* [Records from a dataset]:
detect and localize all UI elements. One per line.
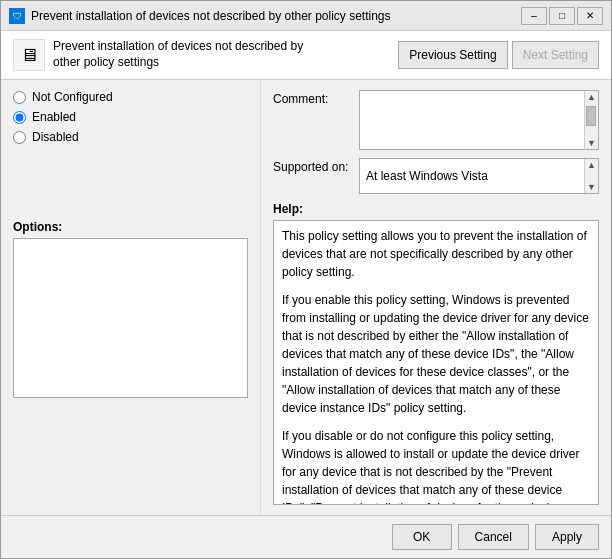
help-paragraph-3: If you disable or do not configure this …: [282, 427, 590, 505]
radio-not-configured[interactable]: Not Configured: [13, 90, 248, 104]
comment-label: Comment:: [273, 90, 353, 106]
close-button[interactable]: ✕: [577, 7, 603, 25]
comment-row: Comment: ▲ ▼: [273, 90, 599, 150]
radio-disabled[interactable]: Disabled: [13, 130, 248, 144]
main-dialog: 🛡 Prevent installation of devices not de…: [0, 0, 612, 559]
supported-scroll-track: [585, 172, 598, 180]
comment-scroll-track: [585, 104, 598, 136]
comment-scroll-up[interactable]: ▲: [587, 92, 596, 102]
help-label: Help:: [273, 202, 599, 216]
header-buttons: Previous Setting Next Setting: [398, 41, 599, 69]
next-setting-button[interactable]: Next Setting: [512, 41, 599, 69]
help-paragraph-2: If you enable this policy setting, Windo…: [282, 291, 590, 417]
dialog-icon: 🛡: [9, 8, 25, 24]
supported-label: Supported on:: [273, 158, 353, 174]
main-content: Not Configured Enabled Disabled Options:: [1, 80, 611, 515]
footer: OK Cancel Apply: [1, 515, 611, 558]
header-title: Prevent installation of devices not desc…: [53, 39, 313, 70]
minimize-button[interactable]: –: [521, 7, 547, 25]
title-bar: 🛡 Prevent installation of devices not de…: [1, 1, 611, 31]
radio-not-configured-input[interactable]: [13, 91, 26, 104]
left-panel: Not Configured Enabled Disabled Options:: [1, 80, 261, 515]
header-section: 🖥 Prevent installation of devices not de…: [1, 31, 611, 80]
comment-scroll-thumb[interactable]: [586, 106, 596, 126]
radio-enabled-label: Enabled: [32, 110, 76, 124]
radio-enabled-input[interactable]: [13, 111, 26, 124]
supported-scroll-down[interactable]: ▼: [587, 182, 596, 192]
policy-icon: 🖥: [13, 39, 45, 71]
radio-disabled-input[interactable]: [13, 131, 26, 144]
help-paragraph-1: This policy setting allows you to preven…: [282, 227, 590, 281]
radio-enabled[interactable]: Enabled: [13, 110, 248, 124]
radio-group: Not Configured Enabled Disabled: [13, 90, 248, 150]
supported-row: Supported on: At least Windows Vista ▲ ▼: [273, 158, 599, 194]
supported-scrollbar: ▲ ▼: [584, 159, 598, 193]
comment-textarea[interactable]: [360, 91, 598, 149]
supported-value: At least Windows Vista: [366, 169, 584, 183]
supported-scroll-up[interactable]: ▲: [587, 160, 596, 170]
comment-scrollbar[interactable]: ▲ ▼: [584, 91, 598, 149]
comment-scroll-down[interactable]: ▼: [587, 138, 596, 148]
radio-disabled-label: Disabled: [32, 130, 79, 144]
dialog-title: Prevent installation of devices not desc…: [31, 9, 391, 23]
previous-setting-button[interactable]: Previous Setting: [398, 41, 507, 69]
options-box: [13, 238, 248, 398]
window-controls: – □ ✕: [521, 7, 603, 25]
right-panel: Comment: ▲ ▼ Supported on: At least Wind…: [261, 80, 611, 515]
title-bar-left: 🛡 Prevent installation of devices not de…: [9, 8, 391, 24]
options-label: Options:: [13, 220, 248, 234]
header-title-area: 🖥 Prevent installation of devices not de…: [13, 39, 398, 71]
maximize-button[interactable]: □: [549, 7, 575, 25]
radio-not-configured-label: Not Configured: [32, 90, 113, 104]
help-section: Help: This policy setting allows you to …: [273, 202, 599, 505]
ok-button[interactable]: OK: [392, 524, 452, 550]
cancel-button[interactable]: Cancel: [458, 524, 529, 550]
help-box[interactable]: This policy setting allows you to preven…: [273, 220, 599, 505]
apply-button[interactable]: Apply: [535, 524, 599, 550]
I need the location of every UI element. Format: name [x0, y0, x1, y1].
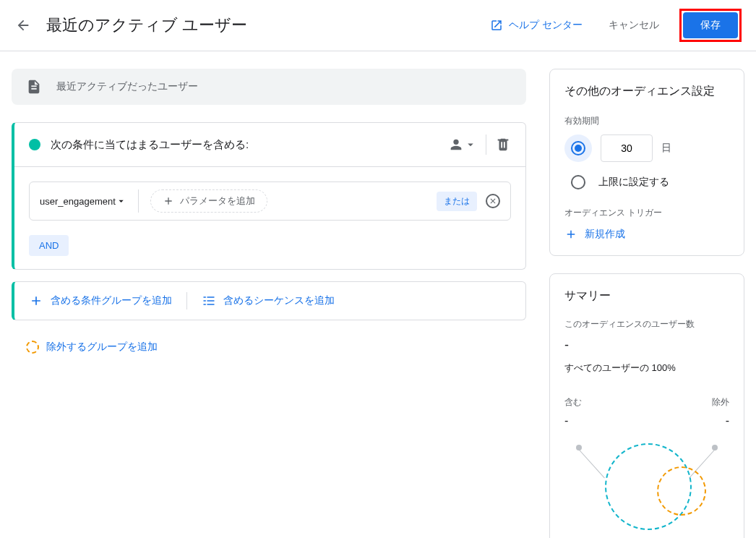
exclude-value: - — [726, 414, 729, 427]
add-trigger-label: 新規作成 — [585, 228, 625, 241]
description-icon — [26, 79, 42, 95]
include-condition-card: 次の条件に当てはまるユーザーを含める: user_engagement — [12, 122, 526, 270]
exclude-label: 除外するグループを追加 — [46, 341, 158, 354]
condition-row: user_engagement パラメータを追加 または — [29, 182, 511, 221]
save-highlight: 保存 — [679, 9, 742, 42]
remove-condition-button[interactable] — [486, 194, 500, 208]
condition-title: 次の条件に当てはまるユーザーを含める: — [51, 138, 249, 152]
duration-input[interactable] — [601, 134, 653, 162]
summary-panel: サマリー このオーディエンスのユーザー数 - すべてのユーザーの 100% 含む… — [549, 273, 744, 538]
header: 最近のアクティブ ユーザー ヘルプ センター キャンセル 保存 — [0, 0, 756, 51]
add-sequence-button[interactable]: 含めるシーケンスを追加 — [202, 294, 335, 308]
dropdown-icon — [116, 195, 126, 208]
dropdown-icon — [464, 138, 477, 151]
summary-users-value: - — [564, 338, 729, 353]
include-value: - — [564, 414, 568, 427]
add-group-label: 含める条件グループを追加 — [51, 294, 172, 307]
close-icon — [489, 197, 497, 205]
page-title: 最近のアクティブ ユーザー — [46, 14, 247, 36]
divider — [138, 189, 139, 213]
duration-unit: 日 — [661, 142, 671, 155]
help-center-link[interactable]: ヘルプ センター — [490, 19, 583, 32]
duration-max-radio[interactable] — [571, 175, 585, 189]
delete-group-button[interactable] — [495, 136, 511, 154]
include-label: 含む — [564, 396, 582, 409]
include-indicator-icon — [29, 139, 40, 150]
add-trigger-button[interactable]: 新規作成 — [564, 228, 729, 241]
add-sequence-label: 含めるシーケンスを追加 — [223, 294, 335, 307]
save-button[interactable]: 保存 — [683, 12, 738, 38]
exclude-circle-icon — [26, 341, 39, 354]
description-text: 最近アクティブだったユーザー — [56, 80, 198, 93]
event-selector[interactable]: user_engagement — [40, 195, 126, 208]
event-name: user_engagement — [40, 196, 116, 207]
trigger-label: オーディエンス トリガー — [564, 207, 729, 219]
duration-radio-halo — [564, 134, 592, 162]
duration-max-label: 上限に設定する — [598, 176, 669, 189]
back-button[interactable] — [14, 17, 32, 34]
help-center-label: ヘルプ センター — [509, 19, 583, 32]
venn-exclude-circle — [657, 466, 706, 516]
summary-percent: すべてのユーザーの 100% — [564, 362, 729, 375]
plus-icon — [29, 294, 43, 308]
exclude-label: 除外 — [712, 396, 729, 409]
divider — [486, 134, 486, 155]
sequence-icon — [202, 294, 216, 308]
settings-title: その他のオーディエンス設定 — [564, 84, 729, 99]
add-exclude-group-button[interactable]: 除外するグループを追加 — [26, 341, 526, 354]
and-button[interactable]: AND — [29, 235, 69, 256]
venn-diagram — [564, 436, 729, 537]
or-button[interactable]: または — [437, 192, 477, 211]
add-parameter-label: パラメータを追加 — [180, 195, 255, 208]
divider — [186, 292, 187, 309]
venn-line-left — [577, 448, 605, 478]
scope-selector[interactable] — [448, 137, 477, 153]
settings-panel: その他のオーディエンス設定 有効期間 日 上限に設定する オーディエンス トリガ… — [549, 69, 744, 256]
open-in-new-icon — [490, 19, 503, 32]
plus-icon — [163, 195, 174, 207]
trash-icon — [495, 136, 511, 152]
add-parameter-button[interactable]: パラメータを追加 — [150, 189, 267, 213]
duration-days-radio[interactable] — [571, 141, 585, 155]
person-icon — [448, 137, 464, 153]
description-bar[interactable]: 最近アクティブだったユーザー — [12, 69, 526, 105]
plus-icon — [564, 228, 577, 241]
summary-users-label: このオーディエンスのユーザー数 — [564, 318, 729, 330]
add-condition-group-button[interactable]: 含める条件グループを追加 — [29, 294, 172, 308]
arrow-back-icon — [15, 17, 31, 33]
summary-title: サマリー — [564, 289, 729, 304]
cancel-button[interactable]: キャンセル — [600, 13, 668, 38]
duration-label: 有効期間 — [564, 115, 729, 127]
add-actions-bar: 含める条件グループを追加 含めるシーケンスを追加 — [12, 281, 526, 320]
condition-header: 次の条件に当てはまるユーザーを含める: — [14, 123, 525, 167]
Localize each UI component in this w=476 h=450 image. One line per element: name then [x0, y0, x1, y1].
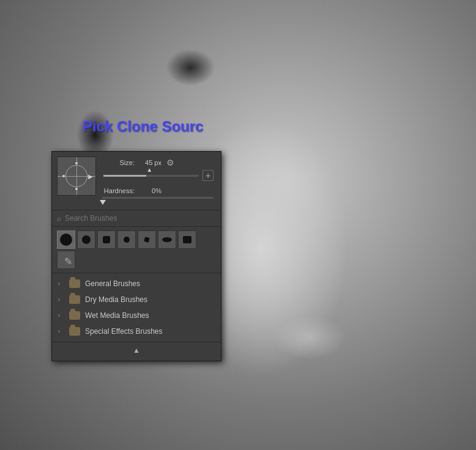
brush-dot-4 — [124, 237, 130, 243]
crosshair-dot-bottom — [75, 188, 78, 190]
folder-arrow-wet: › — [58, 312, 64, 319]
brush-controls-area: ▶ Size: 45 px ⚙ ▲ + Hardness: 0 — [52, 152, 221, 210]
folder-item-wet[interactable]: › Wet Media Brushes — [52, 308, 221, 323]
pick-clone-source-text: Pick Clone Sourc — [83, 118, 203, 135]
brush-thumb-8[interactable]: ✎ — [57, 251, 75, 269]
size-row: Size: 45 px ⚙ — [101, 158, 215, 168]
brush-picker-panel: ▶ Size: 45 px ⚙ ▲ + Hardness: 0 — [51, 151, 221, 361]
folder-label-special: Special Effects Brushes — [85, 327, 163, 336]
hardness-thumb-area — [102, 199, 214, 206]
folder-item-general[interactable]: › General Brushes — [52, 276, 221, 292]
brush-thumbnails-row: ✎ — [52, 227, 221, 273]
folder-list: › General Brushes › Dry Media Brushes › … — [52, 273, 221, 342]
folder-item-dry[interactable]: › Dry Media Brushes — [52, 292, 221, 308]
brush-dot-6 — [162, 237, 172, 242]
hardness-row: Hardness: 0% — [101, 187, 215, 194]
bottom-toolbar: ▲ — [52, 342, 221, 358]
folder-item-special[interactable]: › Special Effects Brushes — [52, 323, 221, 339]
search-input[interactable] — [65, 214, 216, 223]
hardness-slider-container — [101, 197, 215, 206]
search-icon: ⌕ — [57, 214, 61, 223]
brush-thumb-1[interactable] — [57, 231, 75, 249]
brush-sliders-area: Size: 45 px ⚙ ▲ + Hardness: 0% — [101, 157, 215, 206]
folder-arrow-special: › — [58, 328, 64, 334]
crosshair-dot-left — [62, 175, 65, 177]
brush-dot-2 — [82, 235, 91, 244]
brush-dot-1 — [60, 234, 72, 246]
hardness-label: Hardness: — [101, 187, 135, 194]
brush-thumb-2[interactable] — [77, 231, 95, 249]
crosshair-dot-top — [75, 162, 78, 164]
folder-icon-dry — [69, 295, 80, 304]
brush-thumb-6[interactable] — [158, 231, 176, 249]
brush-thumb-5[interactable] — [138, 231, 156, 249]
brush-thumb-4[interactable] — [117, 231, 136, 249]
folder-arrow-dry: › — [58, 297, 64, 303]
folder-icon-special — [69, 327, 80, 336]
brush-thumb-3[interactable] — [97, 231, 116, 249]
size-label: Size: — [101, 159, 135, 166]
brush-preview-circle: ▶ — [57, 157, 96, 196]
brush-dot-7 — [183, 236, 192, 243]
add-brush-button[interactable]: + — [203, 170, 214, 181]
size-slider-fill — [103, 175, 146, 177]
crosshair-arrow-right: ▶ — [88, 173, 93, 180]
folder-label-dry: Dry Media Brushes — [85, 295, 147, 304]
bottom-arrow-up[interactable]: ▲ — [133, 346, 140, 355]
folder-arrow-general: › — [58, 281, 64, 287]
hardness-slider-thumb — [100, 200, 106, 205]
size-slider-track[interactable]: ▲ — [103, 175, 199, 177]
folder-label-wet: Wet Media Brushes — [85, 311, 149, 320]
search-row: ⌕ — [52, 210, 221, 227]
brush-dot-5 — [144, 237, 150, 243]
hardness-value: 0% — [138, 187, 162, 194]
folder-icon-wet — [69, 311, 80, 320]
size-value: 45 px — [138, 159, 162, 166]
folder-icon-general — [69, 279, 80, 288]
gear-button[interactable]: ⚙ — [165, 158, 176, 168]
brush-dot-3 — [103, 236, 110, 243]
folder-label-general: General Brushes — [85, 279, 140, 288]
brush-thumb-7[interactable] — [178, 231, 196, 249]
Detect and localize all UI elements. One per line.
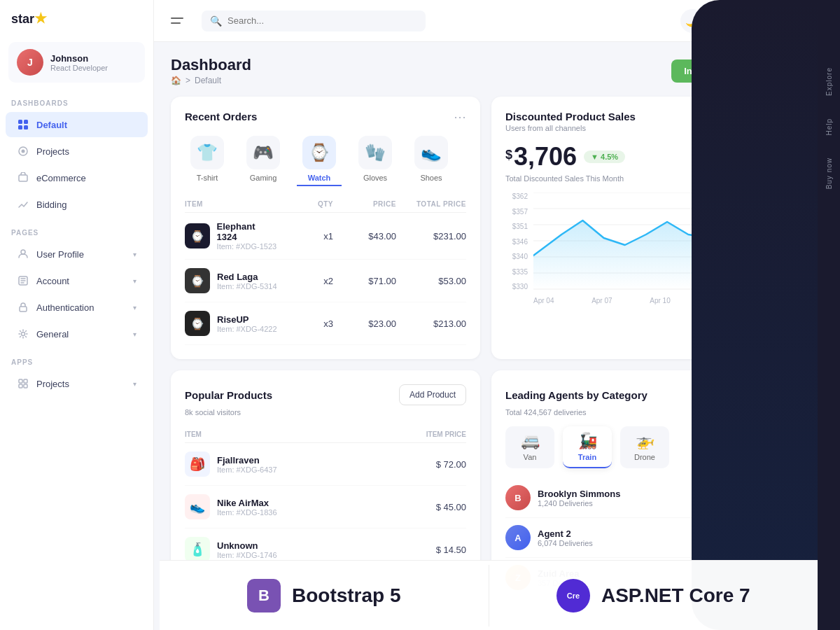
settings-icon (17, 328, 29, 340)
help-button[interactable]: Help (825, 107, 833, 147)
bidding-icon (17, 198, 29, 211)
order-tab-watch[interactable]: ⌚ Watch (297, 133, 342, 186)
order-tab-gloves[interactable]: 🧤 Gloves (353, 133, 398, 186)
order-price-1: $43.00 (333, 231, 396, 241)
account-icon (17, 274, 29, 287)
discount-title: Discounted Product Sales (505, 111, 636, 122)
sidebar-item-authentication[interactable]: Authentication ▾ (6, 295, 148, 320)
order-tabs: 👕 T-shirt 🎮 Gaming ⌚ Watch 🧤 Gloves (185, 133, 466, 186)
projects-icon (17, 145, 29, 158)
order-item-id-1: Item: #XDG-1523 (217, 242, 277, 251)
product-price-1: $ 72.00 (396, 459, 466, 470)
recent-orders-card: Recent Orders ⋯ 👕 T-shirt 🎮 Gaming (171, 97, 480, 359)
order-tab-tshirt[interactable]: 👕 T-shirt (185, 133, 230, 186)
col-item-product: ITEM (185, 430, 396, 438)
order-tab-gaming-label: Gaming (250, 174, 277, 182)
user-name: Johnson (50, 53, 108, 64)
order-qty-1: x1 (277, 231, 333, 241)
user-role: React Developer (50, 64, 108, 72)
search-bar: 🔍 (202, 10, 426, 31)
orders-table-header: ITEM QTY PRICE TOTAL PRICE (185, 196, 466, 213)
order-tab-gaming[interactable]: 🎮 Gaming (241, 133, 286, 186)
product-price-3: $ 14.50 (396, 545, 466, 555)
svg-rect-3 (24, 125, 28, 130)
sidebar-item-general[interactable]: General ▾ (6, 321, 148, 346)
breadcrumb-separator: > (186, 76, 190, 85)
sidebar-item-label-account: Account (36, 276, 126, 286)
order-tab-gloves-label: Gloves (363, 174, 387, 182)
order-item-img-2: ⌚ (185, 268, 210, 293)
sidebar-item-projects[interactable]: Projects (6, 139, 148, 164)
ecommerce-icon (17, 172, 29, 184)
leading-agents-title: Leading Agents by Category (505, 389, 648, 401)
agent-avatar-2: A (505, 525, 531, 550)
recent-orders-title: Recent Orders (185, 111, 257, 122)
col-price: PRICE (333, 200, 396, 208)
order-qty-2: x2 (277, 276, 333, 286)
add-product-button[interactable]: Add Product (399, 384, 466, 405)
svg-rect-12 (24, 379, 27, 383)
search-input[interactable] (227, 15, 417, 26)
user-profile-card[interactable]: J Johnson React Developer (8, 42, 145, 83)
product-name-3: Unknown (217, 540, 277, 551)
discount-value: 3,706 (514, 142, 577, 172)
lock-icon (17, 301, 29, 314)
page-title: Dashboard (171, 56, 251, 74)
apps-section-label: APPS (0, 347, 153, 370)
aspnet-text: ASP.NET Core 7 (601, 584, 750, 607)
recent-orders-more-icon[interactable]: ⋯ (454, 111, 466, 123)
sidebar: star★ J Johnson React Developer DASHBOAR… (0, 0, 154, 630)
agent-tab-drone[interactable]: 🚁 Drone (620, 426, 669, 468)
bootstrap-text: Bootstrap 5 (292, 584, 401, 607)
sidebar-toggle-button[interactable] (171, 11, 190, 31)
product-img-2: 👟 (185, 494, 210, 519)
svg-rect-9 (20, 307, 27, 312)
sidebar-item-projects-app[interactable]: Projects ▾ (6, 371, 148, 396)
sidebar-item-label-ecommerce: eCommerce (36, 173, 136, 183)
agent-tab-van[interactable]: 🚐 Van (505, 426, 554, 468)
agent-tab-van-label: Van (524, 453, 537, 461)
order-item-name-3: RiseUP (217, 314, 277, 325)
agent-tab-drone-label: Drone (634, 453, 655, 461)
order-tab-shoes[interactable]: 👟 Shoes (409, 133, 454, 186)
sidebar-item-default[interactable]: Default (6, 112, 148, 137)
sidebar-item-user-profile[interactable]: User Profile ▾ (6, 241, 148, 267)
order-total-1: $231.00 (396, 231, 466, 241)
table-row: ⌚ Elephant 1324 Item: #XDG-1523 x1 $43.0… (185, 213, 466, 260)
order-item-name-1: Elephant 1324 (217, 221, 277, 242)
promo-overlay: B Bootstrap 5 Cre ASP.NET Core 7 (160, 560, 818, 630)
agent-tab-train[interactable]: 🚂 Train (563, 426, 612, 468)
explore-button[interactable]: Explore (825, 56, 833, 107)
sidebar-item-label-projects: Projects (36, 146, 136, 157)
sidebar-item-bidding[interactable]: Bidding (6, 192, 148, 217)
chevron-icon-projects-app: ▾ (133, 380, 136, 388)
svg-rect-14 (24, 384, 27, 388)
van-icon: 🚐 (521, 432, 540, 450)
buy-now-button[interactable]: Buy now (825, 146, 833, 200)
svg-rect-11 (19, 379, 22, 383)
chevron-icon-account: ▾ (133, 277, 136, 285)
sidebar-logo: star★ (0, 0, 153, 36)
projects-app-icon (17, 377, 29, 390)
order-item-id-3: Item: #XDG-4222 (217, 325, 277, 333)
sidebar-item-ecommerce[interactable]: eCommerce (6, 165, 148, 190)
agent-tab-train-label: Train (578, 453, 596, 461)
col-total: TOTAL PRICE (396, 200, 466, 208)
agent-name-2: Agent 2 (538, 528, 593, 539)
products-table-header: ITEM ITEM PRICE (185, 426, 466, 443)
breadcrumb-current: Default (195, 76, 221, 85)
dashboards-section-label: DASHBOARDS (0, 88, 153, 111)
sidebar-item-label-auth: Authentication (36, 302, 126, 313)
logo-text: star★ (11, 10, 47, 27)
col-price-product: ITEM PRICE (396, 430, 466, 438)
product-id-1: Item: #XDG-6437 (217, 465, 277, 474)
agent-deliveries-2: 6,074 Deliveries (538, 539, 593, 547)
orders-table: ITEM QTY PRICE TOTAL PRICE ⌚ Elephant 13… (185, 196, 466, 345)
svg-point-5 (22, 150, 25, 153)
order-total-3: $213.00 (396, 318, 466, 329)
grid-icon (17, 118, 29, 131)
product-name-1: Fjallraven (217, 455, 277, 465)
svg-point-7 (21, 250, 25, 254)
sidebar-item-account[interactable]: Account ▾ (6, 268, 148, 293)
list-item: 🎒 Fjallraven Item: #XDG-6437 $ 72.00 (185, 443, 466, 486)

* [What the task asks]:
When a line in the data holds the word "orders", show that line.

* [Result for this task]:
recent-orders-card: Recent Orders ⋯ 👕 T-shirt 🎮 Gaming (171, 97, 480, 359)
orders-table-header: ITEM QTY PRICE TOTAL PRICE (185, 196, 466, 213)
recent-orders-title: Recent Orders (185, 111, 257, 122)
recent-orders-more-icon[interactable]: ⋯ (454, 111, 466, 123)
orders-table: ITEM QTY PRICE TOTAL PRICE ⌚ Elephant 13… (185, 196, 466, 345)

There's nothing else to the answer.